I know my weakness and this is why my blog is called “Idea Share”. The website name is We Are Midas Print and that will make sense later on but for now, my weakness is I don’t have a niche or specific thing I will just write about. I just live to write and writing saved my life. C****-19 almost killed me but I survived because I have everything to live for my son and family. The only thing on my mind was letting go of the idea that my life wasn’t worth living.
I mean living with a broken heart during a pandemic is unimaginable but I was not alone. I displayed a victim mentality and my near death experience the only thing I said was “ let it go.” Maybe I didn’t have C***** , maybe my heartbreak, stress of dealing with my son’s mother is what drove me to that point, maybe I needed this experience to come to a self realization that the bigger picture to life is seeing outside of a never ending picture frames, engulfing each other every time I realize that there’s always something better to discover outside the frameworks of what we perceive to be our current and/ or fixed reality.
All of this happened 4 years ago, as I reflect on it. There would be no Idea Share or Mideus Print had I not went through all of the chaos because though people that I held dear to me left. I had books, my breath, good health, and my will power.
“Do The Knowledge!” Says Deante Kyle on Eggs and Grits Podcast, I had and still have everything I need to do it. I came up with one great idea and now I have an idea about educating people through sharing ideas. Rather than just complaining about my teacher not making school explorative and creative back in my day. I’ll do it! With initiative and vengeance, nothing against teachers or the school system but this is my conviction.
Writing to learn and my obsession with what I believe I do best at is teaching just about anything that doesn’t deal with crazy math formulas at the moment but that’s a work in progress. I don’t see myself doing anything else and won’t do anything that goes against what I believe in.
Anyone who does that is insane to me. Would you lose it all to get to where you really want to be? Not all at once but in baby steps you lose things only to self actualize that you are going in the right direction.

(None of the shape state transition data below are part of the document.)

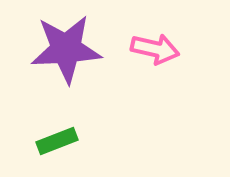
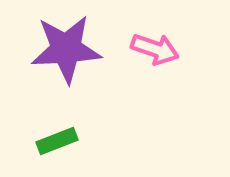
pink arrow: rotated 6 degrees clockwise
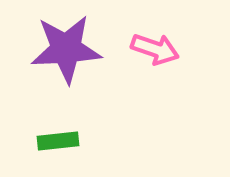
green rectangle: moved 1 px right; rotated 15 degrees clockwise
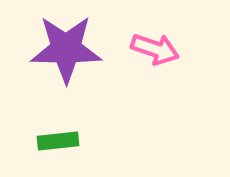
purple star: rotated 4 degrees clockwise
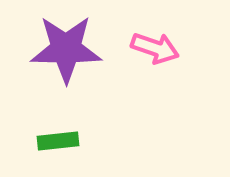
pink arrow: moved 1 px up
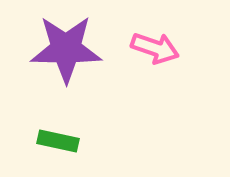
green rectangle: rotated 18 degrees clockwise
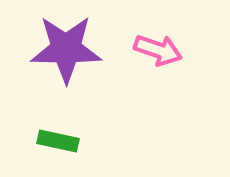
pink arrow: moved 3 px right, 2 px down
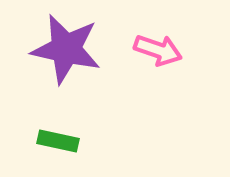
purple star: rotated 12 degrees clockwise
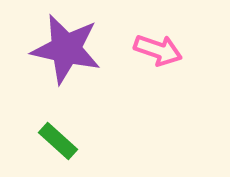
green rectangle: rotated 30 degrees clockwise
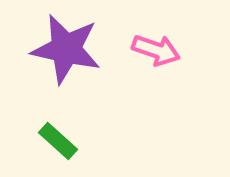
pink arrow: moved 2 px left
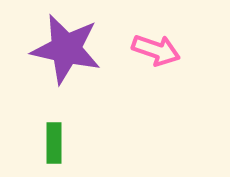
green rectangle: moved 4 px left, 2 px down; rotated 48 degrees clockwise
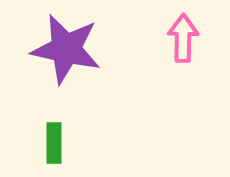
pink arrow: moved 27 px right, 12 px up; rotated 108 degrees counterclockwise
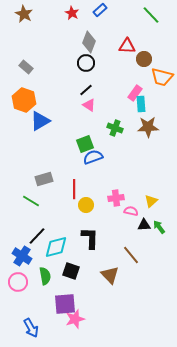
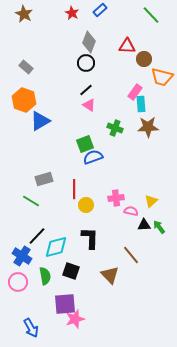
pink rectangle at (135, 93): moved 1 px up
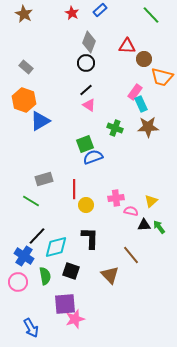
cyan rectangle at (141, 104): rotated 21 degrees counterclockwise
blue cross at (22, 256): moved 2 px right
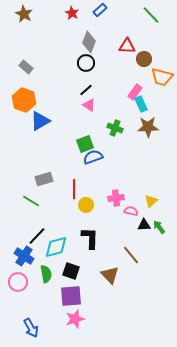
green semicircle at (45, 276): moved 1 px right, 2 px up
purple square at (65, 304): moved 6 px right, 8 px up
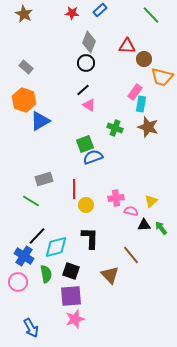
red star at (72, 13): rotated 24 degrees counterclockwise
black line at (86, 90): moved 3 px left
cyan rectangle at (141, 104): rotated 35 degrees clockwise
brown star at (148, 127): rotated 20 degrees clockwise
green arrow at (159, 227): moved 2 px right, 1 px down
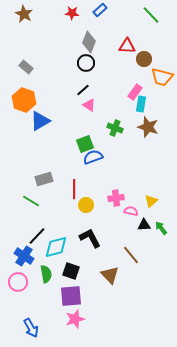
black L-shape at (90, 238): rotated 30 degrees counterclockwise
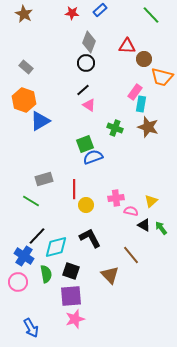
black triangle at (144, 225): rotated 32 degrees clockwise
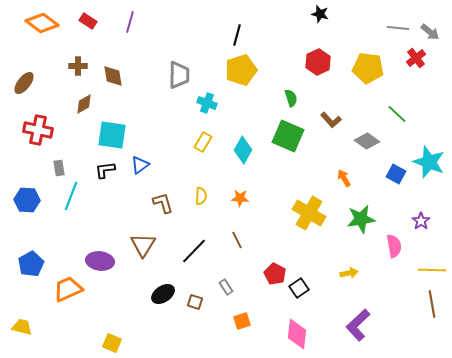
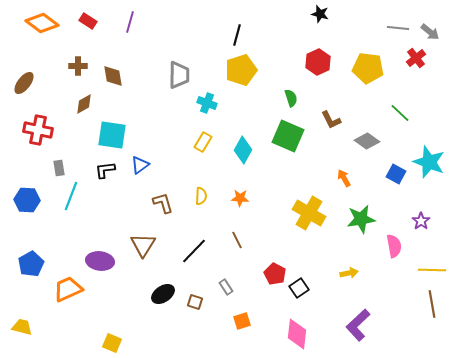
green line at (397, 114): moved 3 px right, 1 px up
brown L-shape at (331, 120): rotated 15 degrees clockwise
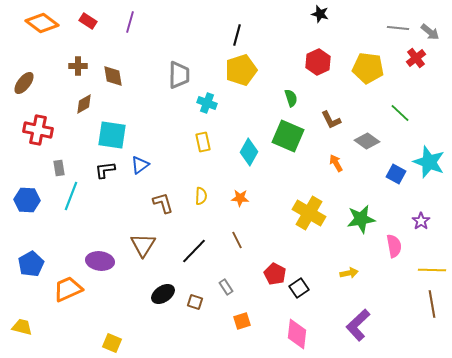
yellow rectangle at (203, 142): rotated 42 degrees counterclockwise
cyan diamond at (243, 150): moved 6 px right, 2 px down
orange arrow at (344, 178): moved 8 px left, 15 px up
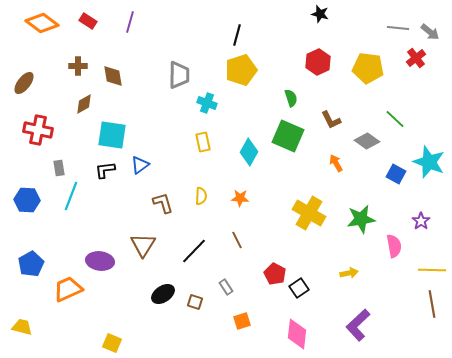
green line at (400, 113): moved 5 px left, 6 px down
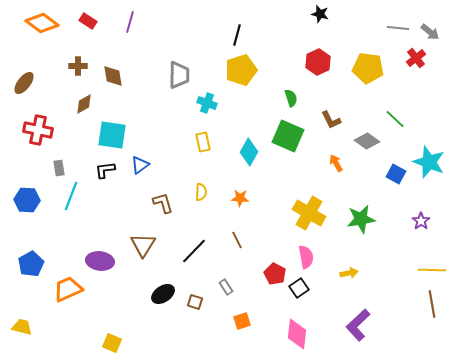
yellow semicircle at (201, 196): moved 4 px up
pink semicircle at (394, 246): moved 88 px left, 11 px down
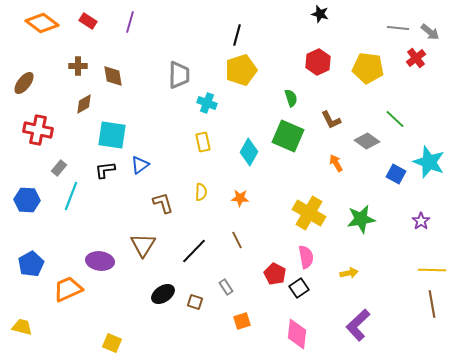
gray rectangle at (59, 168): rotated 49 degrees clockwise
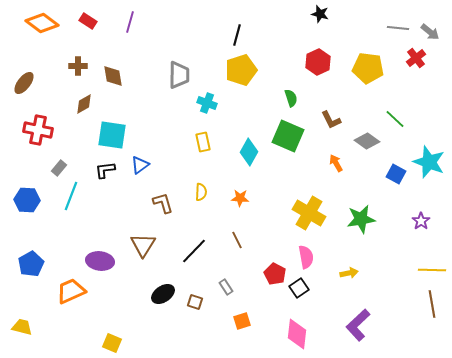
orange trapezoid at (68, 289): moved 3 px right, 2 px down
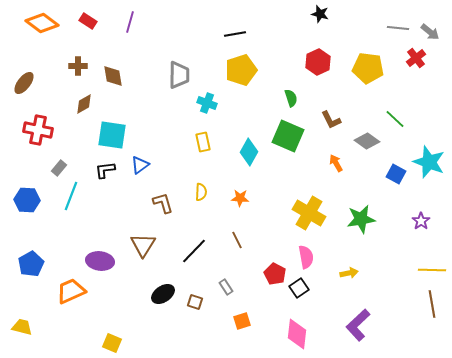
black line at (237, 35): moved 2 px left, 1 px up; rotated 65 degrees clockwise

It’s really a slow burn for me to watch the old me usher in the new me. This type of transformation isn’t done in a year but almost 5 years to build up to this point. What you do is so much more important than how you feel? I didn’t understand this at first until I started to write becoming more assertive and questioning the reality of what this meant. It meant that your vision or dream is centered around delayed gratification and building yourself up to that point.
This could mean acting on ideas pushing to see where they will take you, what ideas can open doors for you, and the unknown wins again in authenticity and originality.
Now what I accomplished in my mental struggle showed me that I have the spirit of Entrepreneurship, of creativity, and perseverance.
I followed through my projects that I felt would give me some experience in what I wanted to add to my resume. ( I learned later that this idea didn’t really increase my chances but makes for a great story)
I did Turo, the car share/ car rental company/ peer to peer? Whatever way it’s described well I did it and named my company Millennium Domain LLC. I pushed to be super host, eventually got to that point, used my own car because it made sense since I had a company vehicle as a pest control technician. It was a great experience working for the company and making enough money to have a little extra money on the side for business… $55? After expenses that’s what Robert Kiyosaki was talking about…
It was definitely not worth the constant detailing and car washing, tire replacements,oil changes, inspections ( which I made most of my money doing finding trash and other things not to mention). Having to Uber to go get my vehicle etc.
What I learned is that I have the ability to follow through and have an exit strategy… transitioning to Airbnb, yes another gig economy , it ends after this though, made a lot of money,spent a lot of money, and I burnt out bad like drag race tires screeching bad! I worked hours upon hours to get 3 times the amount I averaged from Airbnb after expenses and said it was a great experience but my health suffered. I’m done!
Mr. 4 hours of sleep, my idea was a Four work week, but considering I couldn’t sit still for 15 minutes is probably why it took me so long to consider becoming a Teacher. I was in hustle mode complete chaos, no time to study here I’m chasing the money!
I tried everything because I wanted to see where it would take me and this one idea in the mist of it all brought me Mideus Print and Idea Share. Finding out what I truly wanted for myself from a career to business was chaos but I know one thing about it all.
Is the adventure was all worth it because when I feel like giving up I have a story that I tell myself one that I can reflect on is that every goal written down gets accomplished!